In common with many English people who don't feel that English, or even particularly British, I don't know quite what to think about Scottish independence, or indeed whether it's my business. I don't have a vote and, it seems, I don't have an opinion. I know that John Major believes that the decision the Scots will make on September 18 is of seismic importance, and should the answer to the question of independence by "Yes", he believes it would have catastrophic consequences for Britain's global influence.

The debate over whether Scotland should go alone or not has been framed, depending on the audience, as a matter of identity, or economics or practicality. I have quite a few Scottish friends, and I have never felt they had a problem with their identity (unlike many English people). History and culture have conspired to ensure that the Scots have a very clear sense of who they are, and where they’ve come from. It’s on the sporting field – and not, until now, at the ballot box – where their sense of selfhood is most clearly manifest, expressed in rivalry with the English. (I was with the Scots comic Fred MacAulay (pictured) the other day, and he was taunting me over England’s pathetic performance at the World Cup. “And what group are Scotland in?” I asked him. “Oh, I forgot. You didn’t qualify.” MacAulay volleyed back: “We don’t care. Tennis is our national sport.”)

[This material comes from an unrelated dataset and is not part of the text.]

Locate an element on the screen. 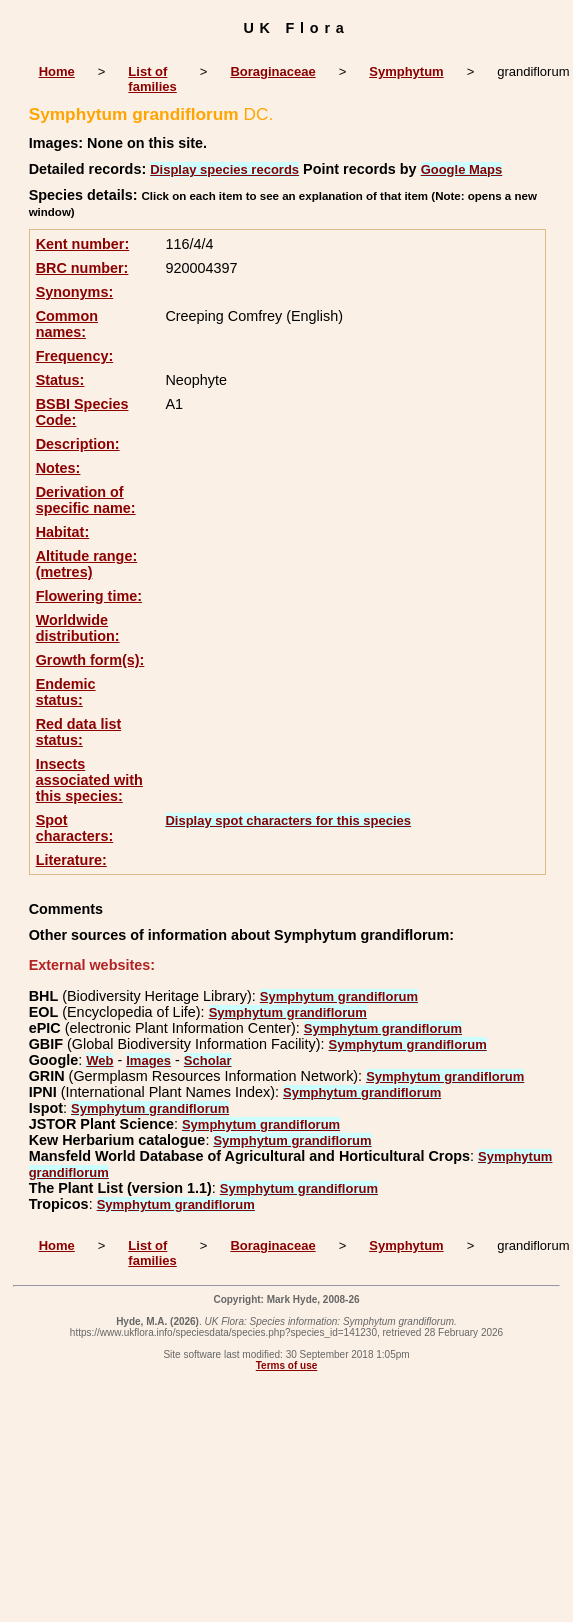 The height and width of the screenshot is (1622, 573). Flowering time: is located at coordinates (89, 596).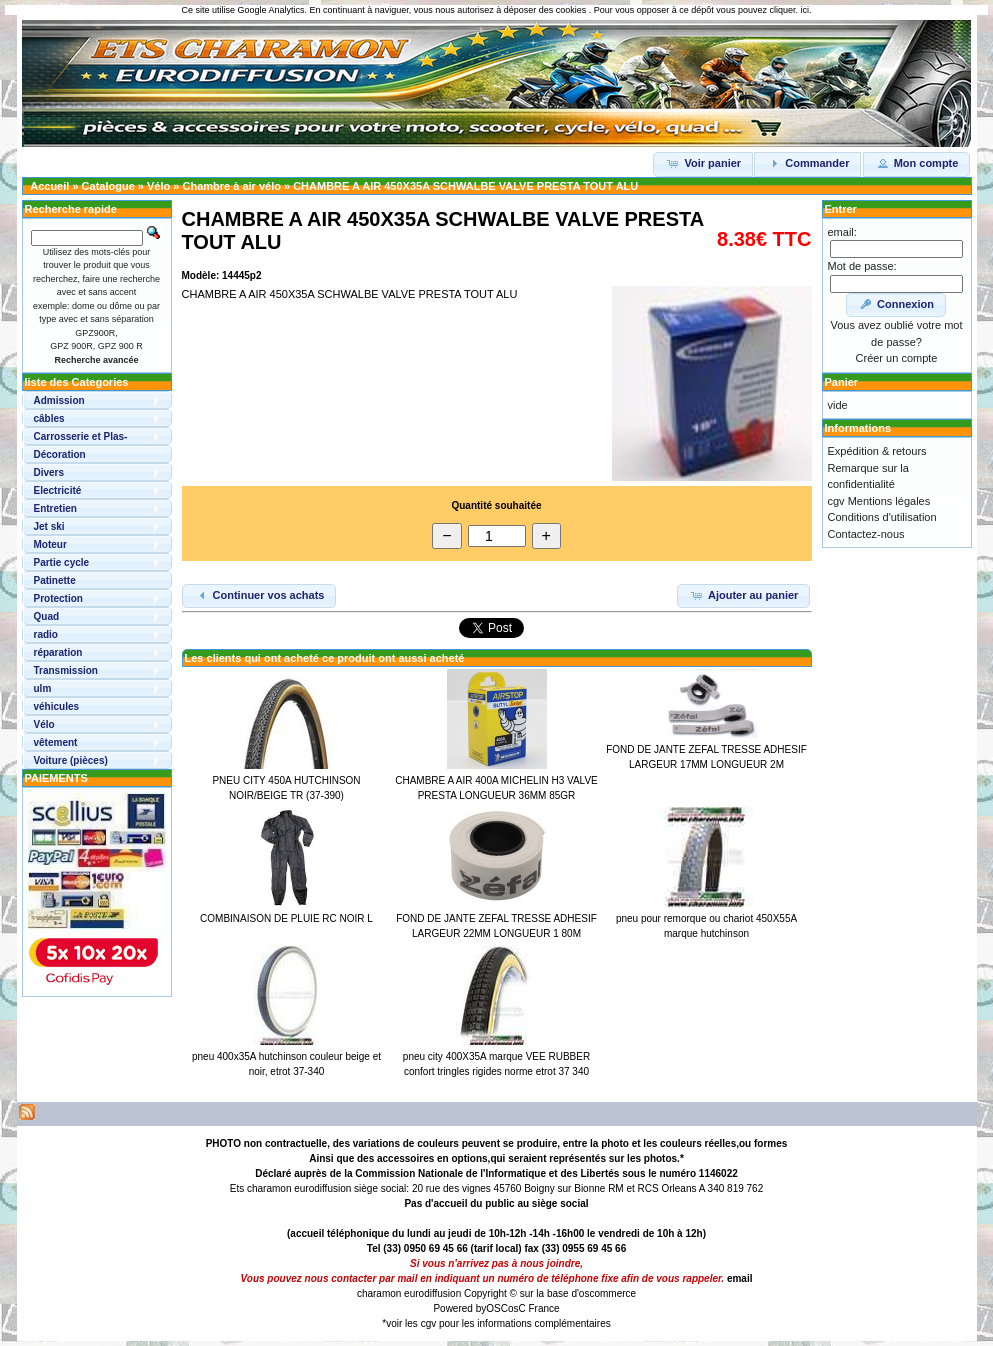  What do you see at coordinates (50, 544) in the screenshot?
I see `Moteur` at bounding box center [50, 544].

However, the Scottish independence debate does raise issue of nation-hood for all us, and particularly what binds us together. This can be characterised by the simple question: where do I belong? If the Scots say yes, what does it mean for Wales? And what about groups of population who also have an economic identity and a shared culture. Lancashire? Yorkshire? Cornwall? Is it the end for one-nation politics (a questionable concept, anyway)?

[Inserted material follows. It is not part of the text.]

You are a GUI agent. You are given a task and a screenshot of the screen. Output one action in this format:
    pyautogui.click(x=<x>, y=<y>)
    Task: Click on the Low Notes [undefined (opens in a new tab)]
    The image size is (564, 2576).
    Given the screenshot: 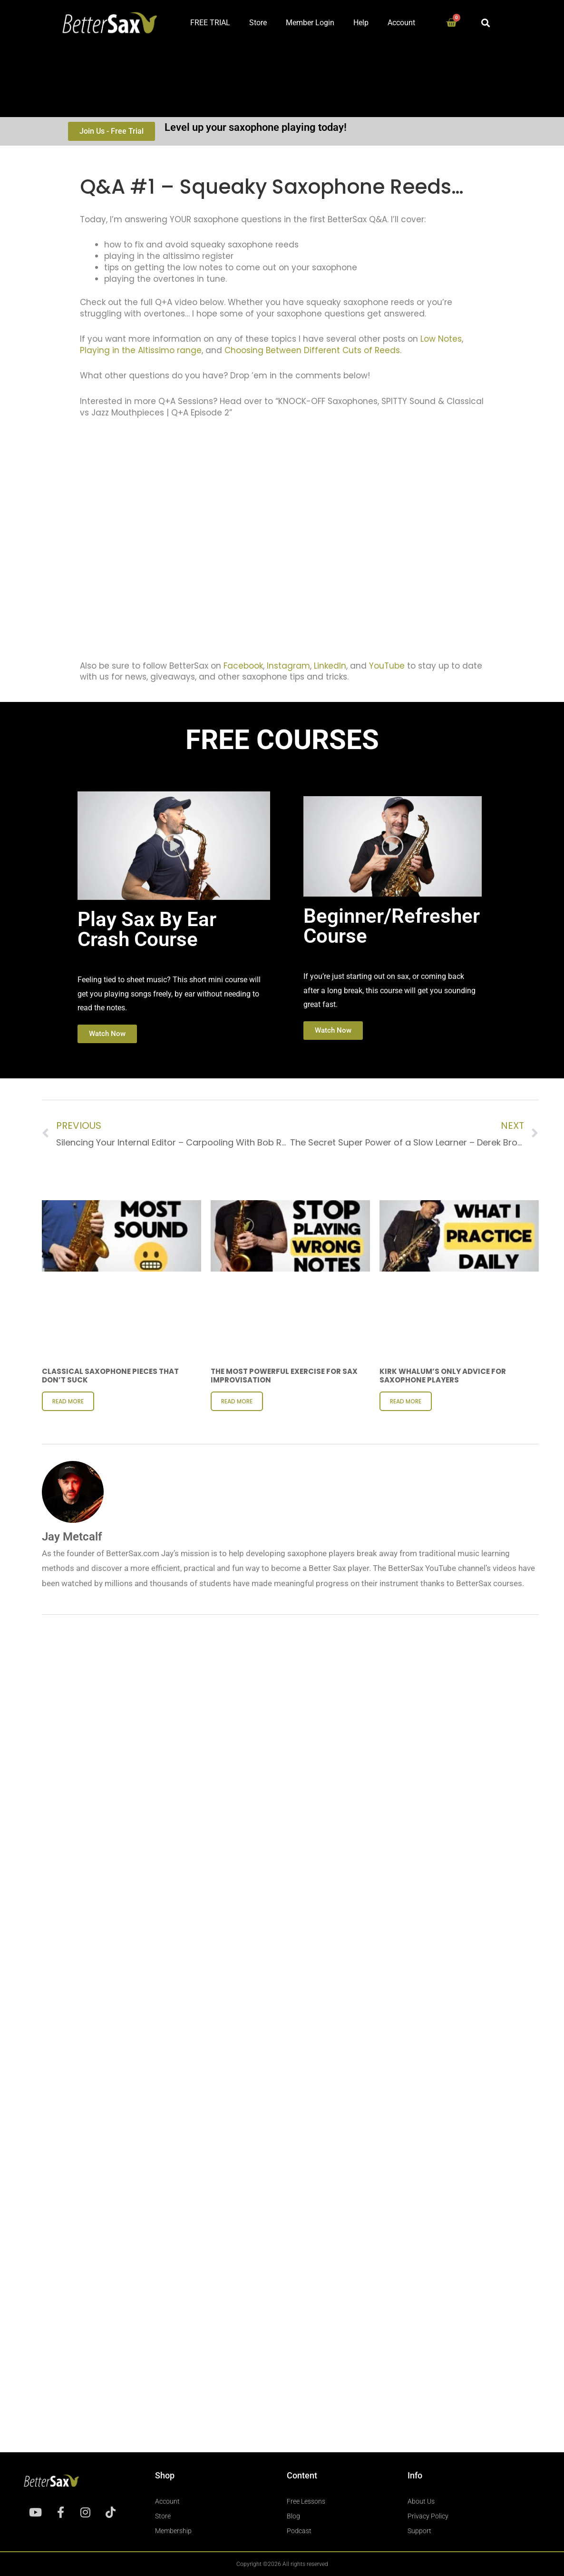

We live in a country where the huge regional disparity in wealth and opportunity threatens the concept of a homogenous society, and where the differences between urban and rural Britain become more pronounced. A resident of Manchester, for instance, might find more in common with someone who comes from Lisbon than Littlehampton. Even in the case of Scotland, it is reasonable to ask what the people of Edinburgh truly have in common with those from Uist. Yes, they have a shared national identity, but their daily lives, their concerns and their priorities would probably be very different indeed. It may be that we are going down a path which leads to the break-up of geographically-based societies, and this, of course, has consequences for other people in Europe, like the Catalans and the Basques, but also for groups as diverse and unheralded as the South Tyrolean secessionist movement, and the Celtic League of Brittany.

The strange consequence of Scotland voting yes to becoming an independent nation is that it may presage an era when nationhood is broken down. John Major may well be right, if not that Scottish independence would be a catastrophe, but that this is a decision which will have huge, as yet unknown, consequences.